EL ESPEJO



Hace muy poco, me he mudado a un viejo caserón ubicado en las afueras de una ciudad antigua en ruinas. La vieja casa tiene amplios ventanales y pesadas puertas de madera con jambas trabajadas a manos por un ebanista famoso de la época. En sus paredes, aún permanecen colgadas algunas fotografías en blanco y negro de los ancestros difuntos de sus antiguos dueños. En la entrada de la casa se encuentra un enorme salón con pisos floreados de mosaico al más puro estilo barroco y a continuación, un reducido patio interior con las ruinas de lo que un día fue una hermosa fuente de mármol rosa, rodeada por verdes helechos en el centro y a ambos lados se encuentran situados los cuatro dormitorios de la ancestral vivienda y un poco más al fondo, del otro lado del patio, está un espacioso comedor amueblado por una única mesa, lo suficiente grande, como para doce comensales, custodiada por dos largos bancos de madera en mal estado y a su izquierda un antiquísimo fogón de leña hecho de arcilla y barro con sendas cazuelas colgadas en su respaldo, todas, piezas dignas de cualquier museo que se dedique a la historia.
Me cuentan algunos vecinos del pueblo que la ruinosa casa fue el hogar de una acaudalada familia que murió de forma trágica y que aún, sus almas vagan en busca de justicia, cuentan además que nadie ha sobrevivido en ella más de una semana. Su último inquilino se quitó la vida cortándose la yugular con una navaja; razón por la cual, lleva mucho tiempo siendo el hogar de cuanta alimaña por sus lares habita, también cuentan que por las noche se escuchan ruidos de objetos cayendo, voces y gritos, y un señor cortando leña en el centro del patio, pero yo hago caso omiso a todos sus comentario, porque después de deambular por años sin un techo sobre mi cabeza, nada pueda ser peor que lo vívido a causa de algunos vivos...

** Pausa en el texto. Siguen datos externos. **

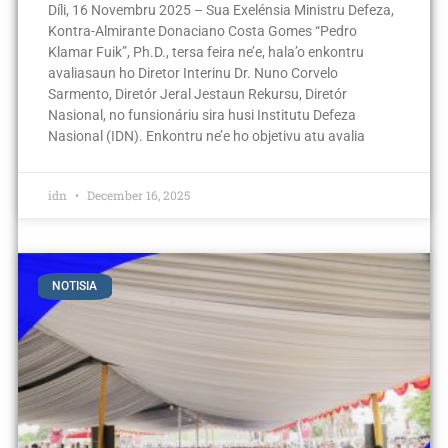
Díli, 16 Novembru 2025 – Sua Exelénsia Ministru Defeza,
Kontra-Almirante Donaciano Costa Gomes “Pedro
Klamar Fuik”, Ph.D., tersa feira ne’e, hala’o enkontru
avaliasaun ho Diretor Interinu Dr. Nuno Corvelo
Sarmento, Diretór Jeral Jestaun Rekursu, Diretór
Nasional, no funsionáriu sira husi Institutu Defeza
Nasional (IDN). Enkontru ne’e ho objetivu atu avalia
idn
December 16, 2025
NOTISIA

Así que tome la decisión de ocupar el primer dormitorio de la derecha, que era la más amplio y después fregar y limpiar el polvo de toda la casa, comencé a ordenar mis cosas personales en los tres primeros cajones del armario, pero me resultó extraño que el último cajón de izquierda permanecía cerrado con dos candados y no les voy a negar que ése detalle me resultaba un pelín extraño y me carcomía la intriga de no saber que había dentro; pero después de tanta faena, no me apetecía nada abrir aquel cajón a altas horas de la madrugada, sólo quería disfrutar del esplendor que escondía aquel viejo caserón bajo sus ruinas y contemplar cada una de las fotografías post mortem de los miembros de tan estrafalaria familia, para después echarme a dormir a piernas suelta, sobre las sábanas limpias y olvidarme por completo de aquel cajón.

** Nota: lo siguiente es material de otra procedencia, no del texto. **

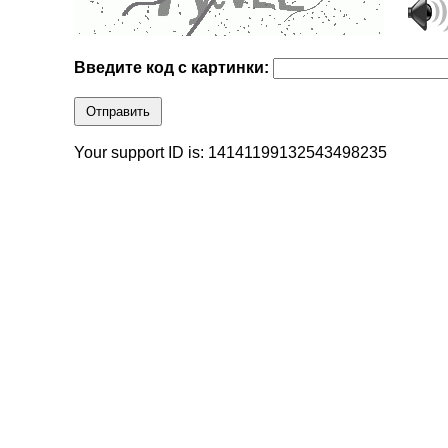
Введите код с картинки:
Отправить
Your support ID is: 14141199132543498235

La primera noche no escuché nada, porque caí rendida como una piedra hasta los claros del día, pero a partir de la segunda noche las cosa fueron cambiado, de mal en peor, porque comenzaron a cobrar vida todas las historias que escuché cuando fui a hacer la primera compra. Esa misma noche empezaron a caer los cacharros de la cocina, se abrían solas las puertas de los armarios, se escuchan pasos detrás de las puerta, susurros, risas, gritos aterradores en la buhardilla, cadenas, golpes secos en el patio, espacios prolongados silencios, para ser interrumpidos por niños llorando y ancianos tosiendo, pero nada de eso me quitaba el sueño, porque en cuanto se hacía de noche me ponía unos tapones en los oídos y cruzaba los zapatos debajo la cama, todo eso desaparecía como por arte de magia y me arropaba un frondoso silencio y el titilar de los astros.

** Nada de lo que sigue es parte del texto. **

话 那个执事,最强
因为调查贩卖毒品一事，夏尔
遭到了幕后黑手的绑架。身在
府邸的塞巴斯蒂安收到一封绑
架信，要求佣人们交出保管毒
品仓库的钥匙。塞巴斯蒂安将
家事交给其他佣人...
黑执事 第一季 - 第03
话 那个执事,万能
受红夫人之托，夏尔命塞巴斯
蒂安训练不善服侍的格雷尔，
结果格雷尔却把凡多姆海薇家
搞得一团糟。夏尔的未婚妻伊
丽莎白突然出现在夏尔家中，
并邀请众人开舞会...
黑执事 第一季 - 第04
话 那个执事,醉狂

Pero lo realmente aterrador comenzó, cuando sentí un abrazo frío debajo la sábana y alcé los ojos, viendo a un anciano sentado en los pies de la cama con los brazos cruzados y los ojos rojos por el llanto y los cuadros del salón vacío sin sus muertos. Fue a partir de ese momento, cuando me empecé a c... de miedo. Ya, apenas podía pegar los ojos y no precisamente por tener la nariz en el medio, como todos piensan ¡No! Era porque cada noche me sacudían con más fuerza los espíritus descarnados de aquéllos muertos, que se creían vivos. Me sacaban arrastras de la cama por los pelos para acostarse ellos, me tapaban la nariz y la boca con un trapo negro, hasta el punto de la asfixia, me alzaban como una alfombra y me dejaban caer de espaldas a la altura de la buhardilla. Me abofeteaban la cara, sin que pudiera verlos, ni hacer nada y la situación llegó a tal punto, que estuve por tirar la toalla e irme de nuevo a vivir a la calle. Entonces, una noche en que todo estaba en silencio, apareció una anciana vestida de blanco y me quitó con delicadeza los tapones de los oídos, diciéndome con voz dulce: “Busca, busca el espejo”. Yo no entendía nada, pero salí corriendo y le traje el del baño y me dijo: “No, ese no, es el otro” “¿Pero cuál? Le pregunté. Me dijo " El negro". Y seguí buscando por toda la casa, pero no encuentre nada. Cuando regrese de nuevo con las manos vacías, me la encontré parada frente al armario y entonces recordé el maldito cajón de los candados. Me grito: “Apúrate, que ya vienen.Se acaba el tiempo".Y fui corriendo por la ganzúa; y cuál fue mi sorpresa ¡Ahí estaba el maldito espejo! Y la anciana desesperada me gritaba: “Rómpelo, rómpelo”
(Continuará)

© Hergue A.

Comentarios

  1. AY1 …. Herguer ahora no podré dormir.... sin saber el fina
    ¿lB romperá o no?
    buen relato a ve como queda.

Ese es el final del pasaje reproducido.